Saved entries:
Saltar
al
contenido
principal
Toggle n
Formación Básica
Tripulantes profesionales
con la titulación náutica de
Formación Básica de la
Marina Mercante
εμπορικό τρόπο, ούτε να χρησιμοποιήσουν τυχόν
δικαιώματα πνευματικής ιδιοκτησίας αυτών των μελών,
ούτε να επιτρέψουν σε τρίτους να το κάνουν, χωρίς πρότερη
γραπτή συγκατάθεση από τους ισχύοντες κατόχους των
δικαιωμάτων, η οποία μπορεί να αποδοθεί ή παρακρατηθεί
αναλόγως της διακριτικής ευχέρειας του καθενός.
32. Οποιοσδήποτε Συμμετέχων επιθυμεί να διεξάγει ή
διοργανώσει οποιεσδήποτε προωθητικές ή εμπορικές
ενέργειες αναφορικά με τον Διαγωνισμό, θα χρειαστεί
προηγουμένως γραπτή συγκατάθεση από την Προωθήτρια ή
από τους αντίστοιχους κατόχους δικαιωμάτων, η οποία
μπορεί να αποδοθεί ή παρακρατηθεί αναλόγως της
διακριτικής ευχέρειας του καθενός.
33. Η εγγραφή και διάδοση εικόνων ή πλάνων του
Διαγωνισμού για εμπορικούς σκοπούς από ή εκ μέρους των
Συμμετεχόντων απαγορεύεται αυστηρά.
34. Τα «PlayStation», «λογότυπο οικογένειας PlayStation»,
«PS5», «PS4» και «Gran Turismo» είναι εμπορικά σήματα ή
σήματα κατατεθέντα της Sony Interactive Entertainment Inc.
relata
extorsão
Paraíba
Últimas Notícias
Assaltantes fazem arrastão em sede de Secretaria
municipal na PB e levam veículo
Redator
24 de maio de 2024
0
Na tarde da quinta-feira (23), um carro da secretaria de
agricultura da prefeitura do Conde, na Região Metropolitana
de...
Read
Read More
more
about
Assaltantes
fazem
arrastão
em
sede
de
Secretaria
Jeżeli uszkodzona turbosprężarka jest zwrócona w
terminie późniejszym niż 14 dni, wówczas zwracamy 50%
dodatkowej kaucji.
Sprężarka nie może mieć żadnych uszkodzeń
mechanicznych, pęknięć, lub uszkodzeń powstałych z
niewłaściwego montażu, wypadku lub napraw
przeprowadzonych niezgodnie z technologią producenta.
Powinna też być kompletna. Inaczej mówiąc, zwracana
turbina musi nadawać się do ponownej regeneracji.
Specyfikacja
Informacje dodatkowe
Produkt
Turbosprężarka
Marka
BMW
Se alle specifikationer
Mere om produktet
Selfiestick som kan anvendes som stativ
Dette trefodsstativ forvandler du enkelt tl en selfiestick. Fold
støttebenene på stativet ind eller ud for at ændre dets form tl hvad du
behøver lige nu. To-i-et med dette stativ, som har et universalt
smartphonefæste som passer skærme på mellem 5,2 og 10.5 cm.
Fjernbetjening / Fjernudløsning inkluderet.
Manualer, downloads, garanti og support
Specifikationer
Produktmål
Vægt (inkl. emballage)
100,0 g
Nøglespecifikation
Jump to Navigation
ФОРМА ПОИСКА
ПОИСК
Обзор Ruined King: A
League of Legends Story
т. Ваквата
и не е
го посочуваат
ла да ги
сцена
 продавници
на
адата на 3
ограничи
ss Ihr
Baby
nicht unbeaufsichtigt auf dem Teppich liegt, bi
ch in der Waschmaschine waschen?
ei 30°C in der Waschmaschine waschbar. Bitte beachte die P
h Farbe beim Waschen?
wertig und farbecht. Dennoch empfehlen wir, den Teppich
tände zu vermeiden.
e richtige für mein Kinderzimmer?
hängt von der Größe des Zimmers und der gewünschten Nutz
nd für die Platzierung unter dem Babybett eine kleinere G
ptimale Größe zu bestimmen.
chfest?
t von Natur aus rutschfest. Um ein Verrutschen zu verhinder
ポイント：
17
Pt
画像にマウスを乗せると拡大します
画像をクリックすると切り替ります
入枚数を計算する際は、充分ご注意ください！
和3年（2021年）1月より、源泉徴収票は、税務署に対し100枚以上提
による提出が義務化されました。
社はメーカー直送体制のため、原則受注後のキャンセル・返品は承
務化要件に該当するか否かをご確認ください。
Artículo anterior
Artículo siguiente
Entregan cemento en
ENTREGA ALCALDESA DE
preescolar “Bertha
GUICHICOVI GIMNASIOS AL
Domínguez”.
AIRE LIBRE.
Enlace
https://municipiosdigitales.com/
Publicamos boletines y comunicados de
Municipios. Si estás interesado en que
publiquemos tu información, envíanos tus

WHAT THE TASK REQUIRES = Bring together all lines of the entries above in which the string "Artículo" occurs.

SOLUTION TO THIS TASK =
Artículo anterior
Artículo siguiente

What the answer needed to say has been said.